The Covento de San Gil is a convent turned government building, located in the city of Toledo (Castile-La Mancha, Spain) dating to the 17th century. It currently houses the Cortes of Castilla-La Mancha.

The Dicalced Franciscans, or gilitos, arrived in the city in the middle of the 16th century, and established it in 1557 in the vicinity of the Ermita de la Virgen de la Rosa. Later, in the early 17th century, two brothers, Francisco and Juan de Herrera, donated to the friars 16,000 ducats for the construction of the new convent.

The works began in 1610, and the master of masonry, Martínez de Encabo, promised to complete the church and the convent in four years.

The tracer of the work was likely Juan Bautista Monegro, who, with Martínez de Encabo, worked in the iglesia de San Pedro Mártir.

The convento de los Gilitos, as it is locally known, is a notable example of the simplicity and sobriety of the Toledan architecture of the early 17th century.

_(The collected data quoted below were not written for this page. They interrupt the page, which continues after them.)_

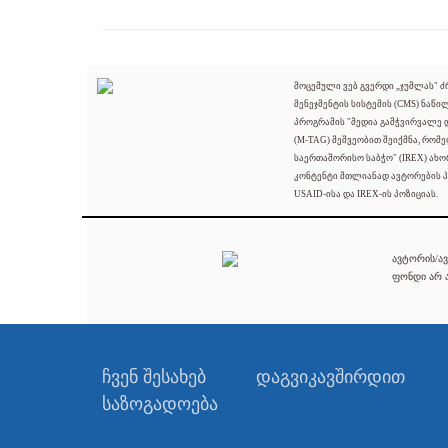
მოცემული ვებ გვერდი „ჯუმლას" 
მენეჯმენტის სისტემის (CMS) ნაწი
პროგრამის "მედია გამჭვირვალე
(M-TAG) მეშვეობით შეიქმნა, რომ
საერთაშორისო საბჭო" (IREX) ახო
კონტენტი მთლიანად ავტორების პ
USAID-ისა და IREX-ის პოზიციას.
ავტორის/ავ
ფონდი არ ა
ჩვენ შესახებ
დაგვიკავშირდით
საზოგადოება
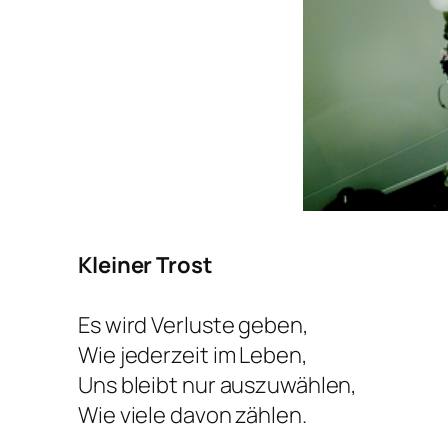
Kleiner Trost
Es wird Verluste geben,
Wie jederzeit im Leben,
Uns bleibt nur auszuwählen,
Wie viele davon zählen.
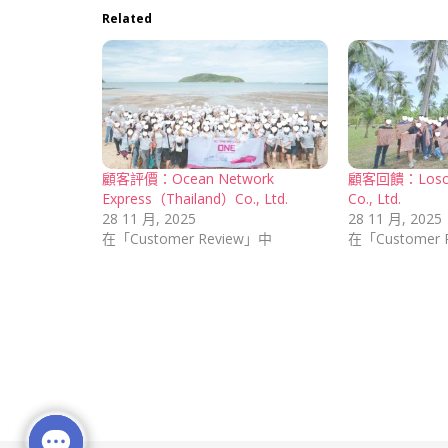
Related
顧客評價：Ocean Network
顧客回饋：Losca
Express（Thailand）Co., Ltd.
Co., Ltd.
28 11 月, 2025
28 11 月, 2025
在「Customer Review」中
在「Customer 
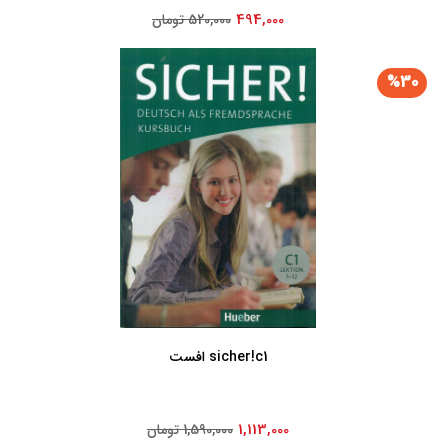
494,000
520,000 تومان
%30
sicher!c1 افست
1,113,000
1,590,000 تومان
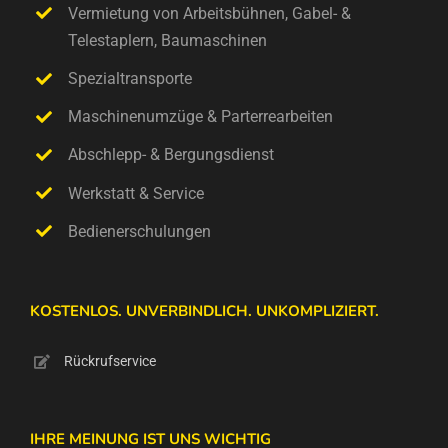
Vermietung von Arbeitsbühnen, Gabel- &
Telestaplern, Baumaschinen
Spezialtransporte
Maschinenumzüge & Parterrearbeiten
Abschlepp- & Bergungsdienst
Werkstatt & Service
Bedienerschulungen
KOSTENLOS. UNVERBINDLICH. UNKOMPLIZIERT.
Rückrufservice
IHRE MEINUNG IST UNS WICHTIG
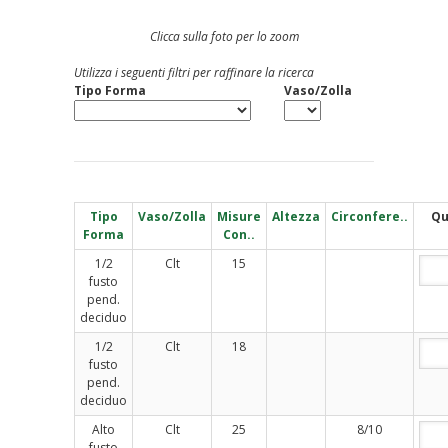
Clicca sulla foto per lo zoom
Utilizza i seguenti filtri per raffinare la ricerca
Tipo Forma
Vaso/Zolla
Tipo
Vaso/Zolla
Misure
Altezza
Circonfere..
Qu
Forma
Con..
1/2
Clt
15
fusto
pend.
deciduo
1/2
Clt
18
fusto
pend.
deciduo
Alto
Clt
25
8/10
fusto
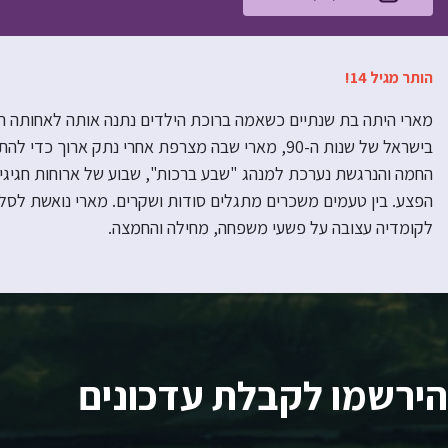
הותר מגיל 14!
מארי היתה בת שנתיים כשאמה ברוכת הילדים נתנה אותה לאחותה העק
בישראל של שנות ה-90, מארי שבה מצרפת אחרי נתק א
החמה והנרגשת נערכת למנהג "שבע ברכות", שבוע של ארוחות חגיגיו
הפצע. בין טעמים משכרים מתגלים סודות ושקרים. מארי נואשת לסל
לקומדיה עצובה על פשעי משפחה, מחילה והחמצה.
הירשמו לקבלת עדכונים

The provincial prison of Toledo was installed in the building in 1863, remaining there until 1931. It then became a barracks for the Guardia Civil and then a fire station. Since 1985, the convent has been the seat of the Cortes of Castilla-La Mancha.

The building consists of two areas: the church, located on the east facade, and the convent area, which is distributed around a courtyard. All of these forms are a large rectangle.